→ **Exercise requirements**:
Reproduce the listing below from the line with "Север: Спальные районы и новые" to the line with "autenticar usuários em uma ampla variedade", both lines included, character for character, minus any pictures.

→ **Data for review**:
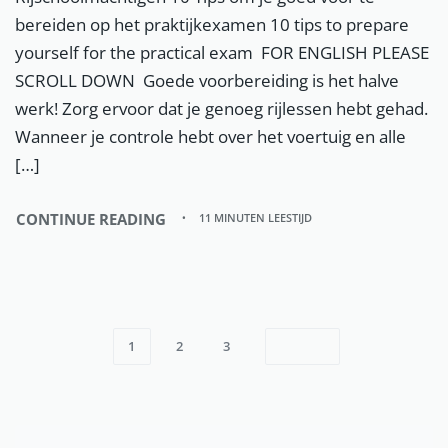
bereiden op het praktijkexamen 10 tips to prepare
yourself for the practical exam FOR ENGLISH PLEASE
SCROLL DOWN Goede voorbereiding is het halve
werk! Zorg ervoor dat je genoeg rijlessen hebt gehad.
Wanneer je controle hebt over het voertuig en alle
[…]
CONTINUE READING
11 MINUTEN LEESTIJD
1
2
3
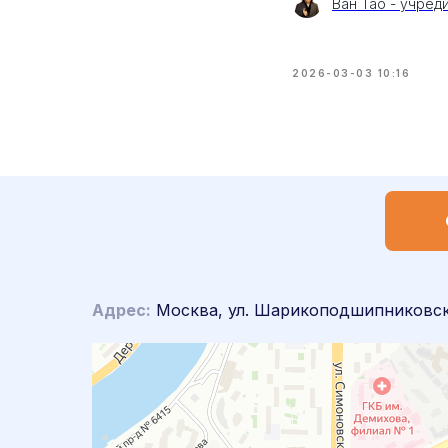
Ван Тао - учред
2026-03-03 10:16
Адрес:
Москва, ул. Шарикоподшипниковска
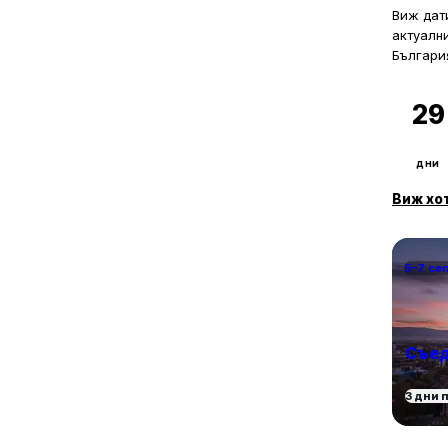
2
с. Оризари
Виж дати
1
с. Радиново
актуалн
1
Българи
с. Соколица
1
с. Старосел
2
29
с. Стряма
1
с. Труд
1
с. Храбрино
дни
1
с. Царацово
Виж хо
3
с. Червен
1
с. Чурен
5–7 се
Съед
3 дни 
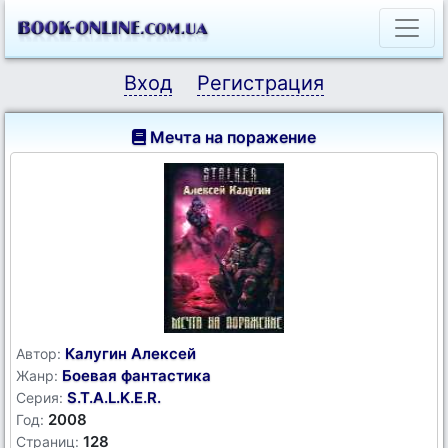
Вход
Регистрация
Мечта на поражение
Калугин Алексей
Автор:
Боевая фантастика
Жанр:
S.T.A.L.K.E.R.
Серия:
2008
Год:
128
Страниц:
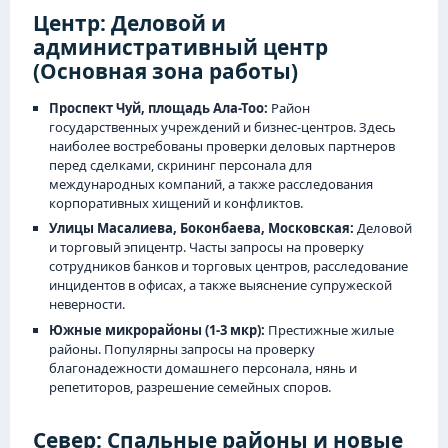
Центр: Деловой и
административный центр
(Основная зона работы)
Проспект Чуй, площадь Ала-Тоо:
Район
государственных учреждений и бизнес-центров. Здесь
наиболее востребованы проверки деловых партнеров
перед сделками, скрининг персонала для
международных компаний, а также расследования
корпоративных хищений и конфликтов.
Улицы Масалиева, Боконбаева, Московская:
Деловой
и торговый эпицентр. Часты запросы на проверку
сотрудников банков и торговых центров, расследование
инцидентов в офисах, а также выяснение супружеской
неверности.
Южные микрорайоны (1-3 мкр):
Престижные жилые
районы. Популярны запросы на проверку
благонадежности домашнего персонала, нянь и
репетиторов, разрешение семейных споров.
Север: Спальные районы и новые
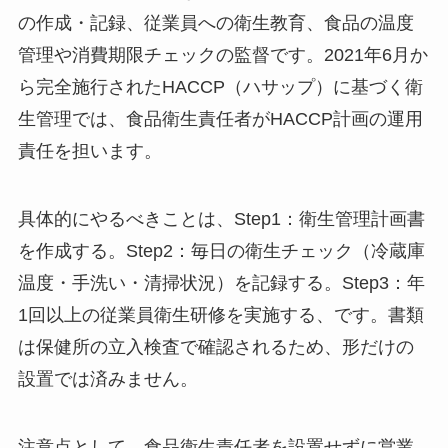
の作成・記録、従業員への衛生教育、食品の温度
管理や消費期限チェックの監督です。2021年6月か
ら完全施行されたHACCP（ハサップ）に基づく衛
生管理では、食品衛生責任者がHACCP計画の運用
責任を担います。
具体的にやるべきことは、Step1：衛生管理計画書
を作成する。Step2：毎日の衛生チェック（冷蔵庫
温度・手洗い・清掃状況）を記録する。Step3：年
1回以上の従業員衛生研修を実施する、です。書類
は保健所の立入検査で確認されるため、形だけの
設置では済みません。
注意点として、食品衛生責任者を設置せずに営業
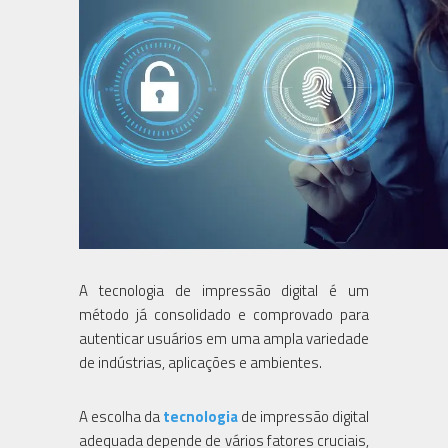
A tecnologia de impressão digital é um
método já consolidado e comprovado para
autenticar usuários em uma ampla variedade
de indústrias, aplicações e ambientes.
A escolha da
tecnologia
de impressão digital
adequada depende de vários fatores cruciais,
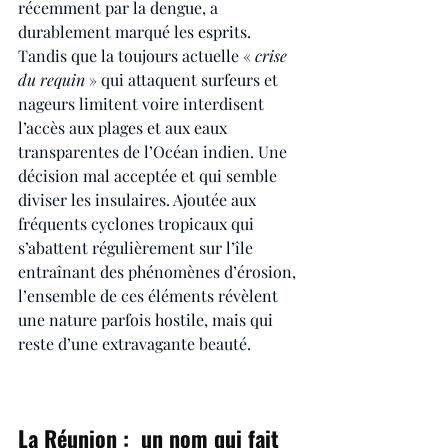
récemment par la dengue, a 
durablement marqué les esprits. 
Tandis que la toujours actuelle « 
crise 
du requin 
» qui attaquent surfeurs et 
nageurs limitent voire interdisent 
l’accès aux plages et aux eaux 
transparentes de l’Océan indien. Une 
décision mal acceptée et qui semble 
diviser les insulaires. Ajoutée aux 
fréquents cyclones tropicaux qui 
s’abattent régulièrement sur l’île 
entraînant des phénomènes d’érosion, 
l’ensemble de ces éléments révèlent 
une nature parfois hostile, mais qui 
reste d’une extravagante beauté.
La Réunion :  un nom qui fait 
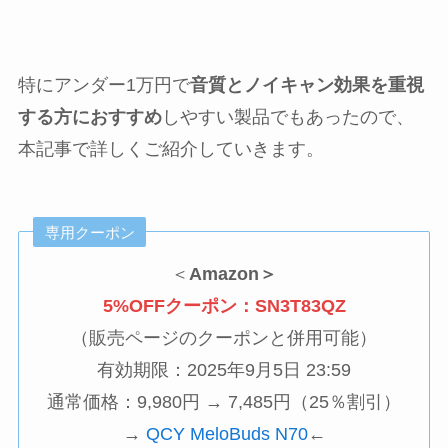
特にアンダー1万円で
音質とノイキャン効果を重視
する方におすすめ
しやすい製品でもあったので、
本記事で詳しくご紹介していきます。
専用クーポン
＜
Amazon＞
5%OFFクーポン：SN3T83QZ
（販売ページのクーポンと併用可能）
有効期限：2025年9月5日 23:59
通常価格：9,980円 → 7,485円（25％割引）
→
QCY MeloBuds N70
←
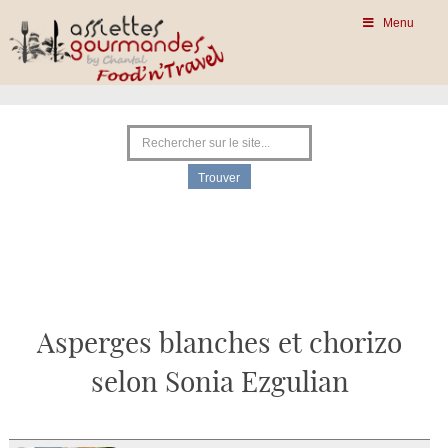
Menu
Asperges blanches et chorizo
selon Sonia Ezgulian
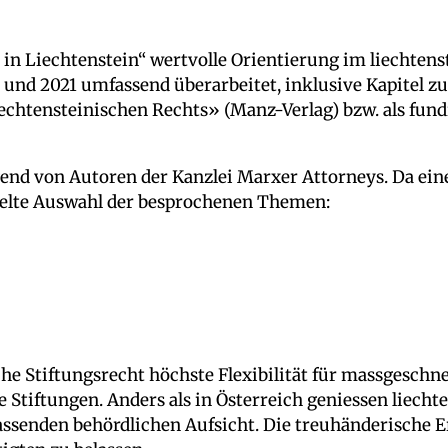
n in Liechtenstein“ wertvolle Orientierung im liechten
t und 2021 umfassend überarbeitet, inklusive Kapitel 
echtensteinischen Rechts» (Manz-Verlag) bzw. als fund
d von Autoren der Kanzlei Marxer Attorneys. Da eine 
zielte Auswahl der besprochenen Themen:
sche Stiftungsrecht höchste Flexibilität für massgesch
tiftungen. Anders als in Österreich geniessen liechte
enden behördlichen Aufsicht. Die treuhänderische Er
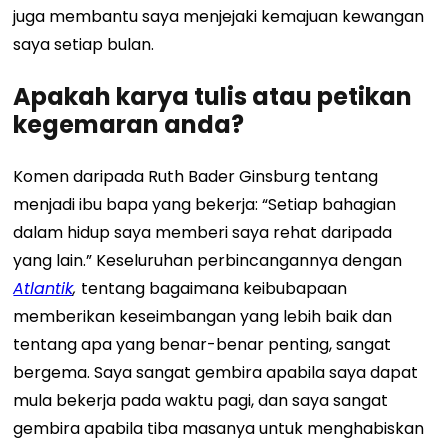
juga membantu saya menjejaki kemajuan kewangan
saya setiap bulan.
Apakah karya tulis atau petikan
kegemaran anda?
Komen daripada Ruth Bader Ginsburg tentang
menjadi ibu bapa yang bekerja: “Setiap bahagian
dalam hidup saya memberi saya rehat daripada
yang lain.” Keseluruhan perbincangannya dengan
Atlantik
,
tentang bagaimana keibubapaan
memberikan keseimbangan yang lebih baik dan
tentang apa yang benar-benar penting, sangat
bergema. Saya sangat gembira apabila saya dapat
mula bekerja pada waktu pagi, dan saya sangat
gembira apabila tiba masanya untuk menghabiskan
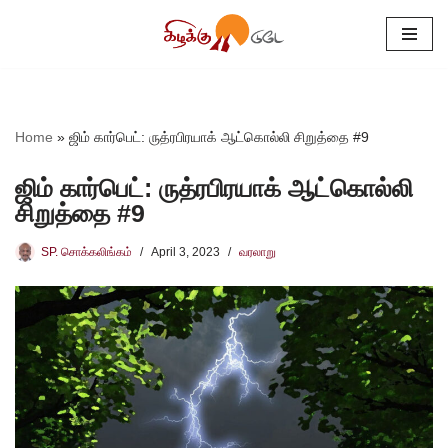
Skip
to
content
Home
»
ஜிம் கார்பெட்: ருத்ரபிரயாக் ஆட்கொல்லி சிறுத்தை #9
ஜிம் கார்பெட்: ருத்ரபிரயாக் ஆட்கொல்லி
சிறுத்தை #9
SP. சொக்கலிங்கம்
April 3, 2023
வரலாறு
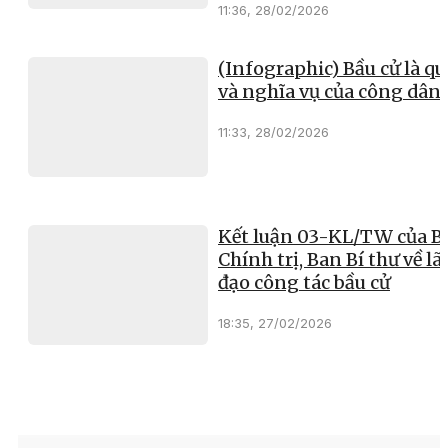
11:36, 28/02/2026
(Infographic) Bầu cử là q
và nghĩa vụ của công dân
11:33, 28/02/2026
Kết luận 03-KL/TW của B
Chính trị, Ban Bí thư về l
đạo công tác bầu cử
18:35, 27/02/2026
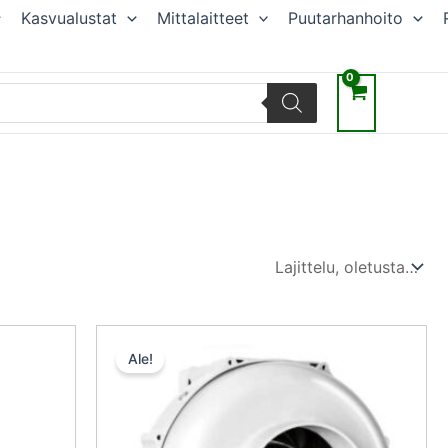
Kasvualustat
Mittalaitteet
Puutarhanhoito
n
yinen
Alkuperäinen
Nykyinen
ta
hinta
hinta
Ale!
oli:
on:
,20 €.
103,50 €.
98,33 €.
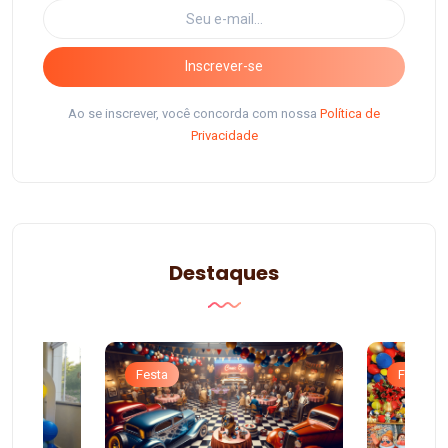
Inscrever-se
Ao se inscrever, você concorda com nossa
Política de
Privacidade
Destaques
Festa
Festa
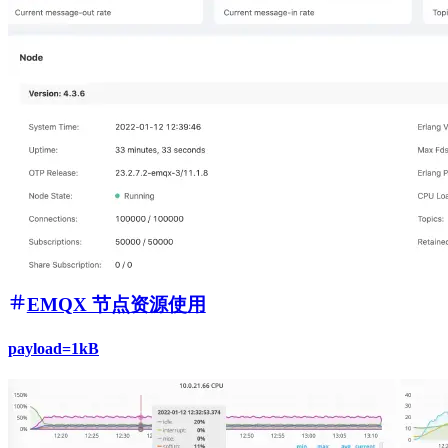
EMQX 节点资源使用
payload=1kB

→ **Expected output**:
Север: Спальные районы и новые
の作成・記録、従業員への衛生教育、食品の温度
管理や消費期限チェックの監督です。2021年6月か
ら完全施行されたHACCP（ハサップ）に基づく衛
生管理では、食品衛生責任者がHACCP計画の運用
責任を担います。
具体的にやるべきことは、Step1：衛生管理計画書
を作成する。Step2：毎日の衛生チェック（冷蔵庫
温度・手洗い・清掃状況）を記録する。Step3：年
1回以上の従業員衛生研修を実施する、です。書類
は保健所の立入検査で確認されるため、形だけの
設置では済みません。
注意点として、食品衛生責任者を設置せずに営業
A tecnologia de impressão digital é um
método já consolidado e comprovado para
autenticar usuários em uma ampla variedade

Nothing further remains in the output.